Data records:
——————
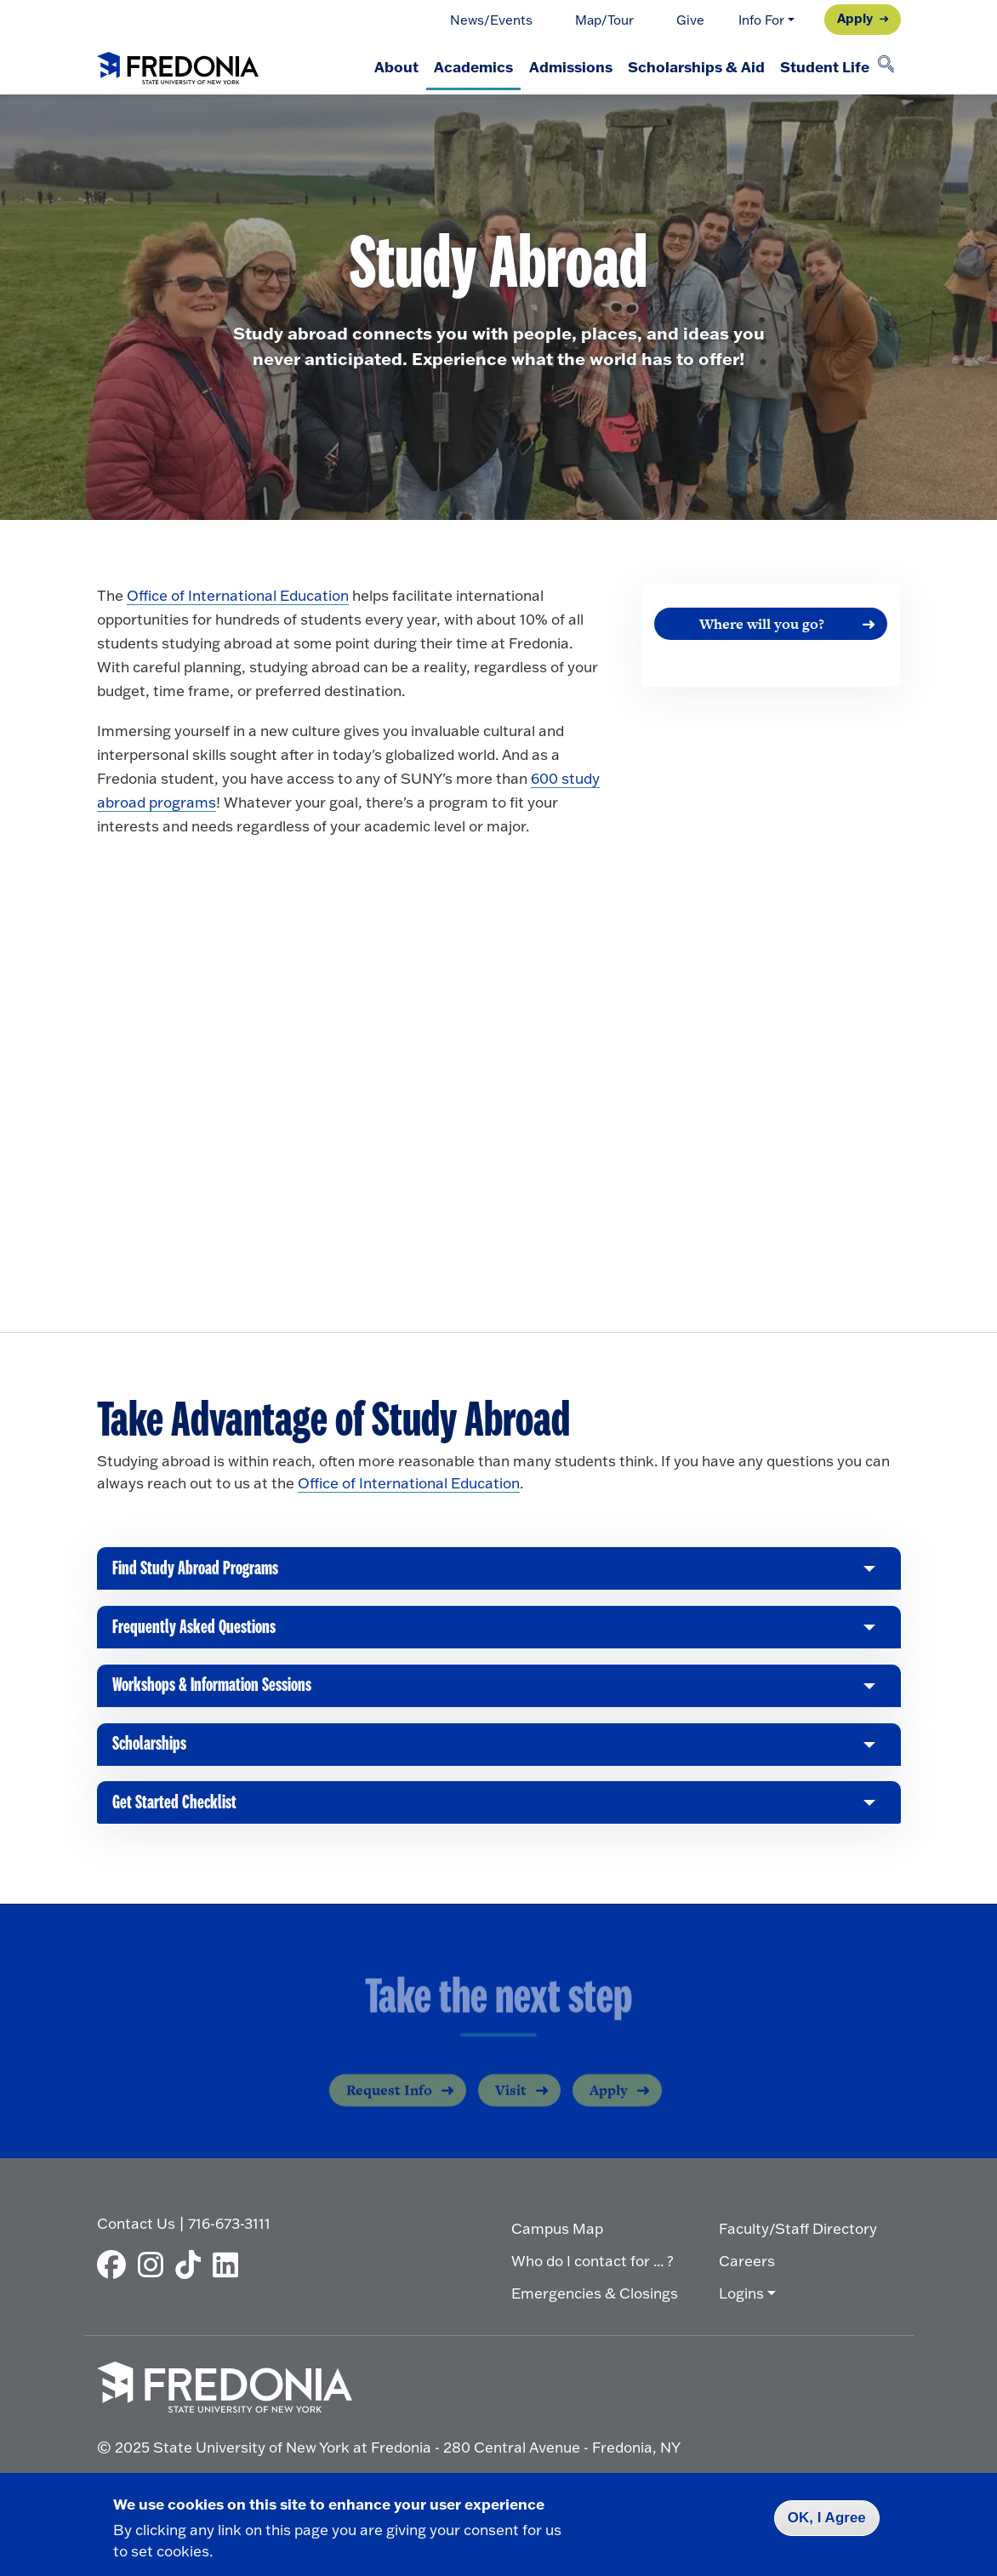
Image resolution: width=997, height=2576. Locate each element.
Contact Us (136, 2233)
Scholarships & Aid (683, 66)
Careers (747, 2271)
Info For (761, 20)
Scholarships (152, 1759)
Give (690, 20)
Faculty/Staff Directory (798, 2239)
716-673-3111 (229, 2233)
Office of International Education (238, 595)
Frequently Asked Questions (196, 1637)
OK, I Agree (827, 2518)
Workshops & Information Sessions (219, 1698)
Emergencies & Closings (594, 2303)
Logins (741, 2303)
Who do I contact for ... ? (592, 2271)
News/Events (491, 20)
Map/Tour (604, 20)
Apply (855, 17)
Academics (444, 66)
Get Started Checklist (177, 1820)
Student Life (820, 66)
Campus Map (557, 2239)
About (359, 66)
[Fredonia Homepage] (178, 64)
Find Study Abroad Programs (199, 1576)
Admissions (549, 66)
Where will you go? (761, 624)
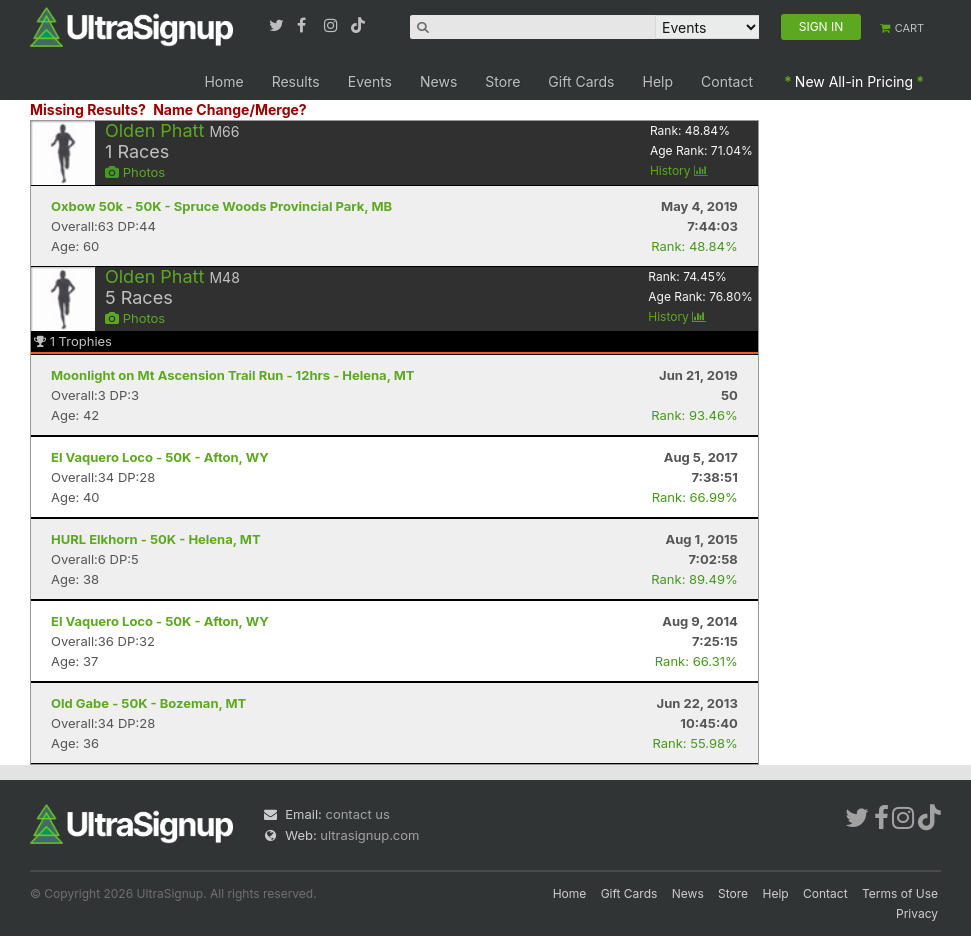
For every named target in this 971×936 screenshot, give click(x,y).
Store (502, 81)
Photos (135, 172)
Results (296, 81)
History (679, 170)
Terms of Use (900, 893)
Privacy (917, 913)
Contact (727, 81)
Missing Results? (88, 109)
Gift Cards (581, 81)
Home (223, 81)
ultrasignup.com (369, 835)
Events (370, 81)
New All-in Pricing (854, 81)
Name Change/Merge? (230, 109)
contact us (357, 814)
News (438, 81)
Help (658, 81)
——————
» **DESCRIPTION OF THE TASK**: Without including any picture, repeat the data exactly.

» **REPLY**:
Image resolution: width=997, height=2576. Locate each element.
Contact Us (136, 2233)
Scholarships & Aid (683, 66)
Careers (747, 2271)
Info For (761, 20)
Scholarships (152, 1759)
Give (690, 20)
Faculty/Staff Directory (798, 2239)
716-673-3111 (229, 2233)
Office of International Education (238, 595)
Frequently Asked Questions (196, 1637)
OK, I Agree (827, 2518)
Workshops & Information Sessions (219, 1698)
Emergencies & Closings (594, 2303)
Logins (741, 2303)
Who do I contact for ... ? (592, 2271)
News/Events (491, 20)
Map/Tour (604, 20)
Apply (855, 17)
Academics (444, 66)
Get Started Checklist (177, 1820)
Student Life (820, 66)
Campus Map (557, 2239)
About (359, 66)
[Fredonia Homepage] (178, 64)
Find Study Abroad Programs (199, 1576)
Admissions (549, 66)
Where will you go? (761, 624)
For every named target in this 971×936 screenshot, give click(x,y).
Store (502, 81)
Photos (135, 172)
Results (296, 81)
History (679, 170)
Terms of Use (900, 893)
Privacy (917, 913)
Contact (727, 81)
Missing Results? (88, 109)
Gift Cards (581, 81)
Home (223, 81)
ultrasignup.com (369, 835)
Events (370, 81)
New All-in Pricing (854, 81)
Name Change/Merge? (230, 109)
contact us (357, 814)
News (438, 81)
Help (658, 81)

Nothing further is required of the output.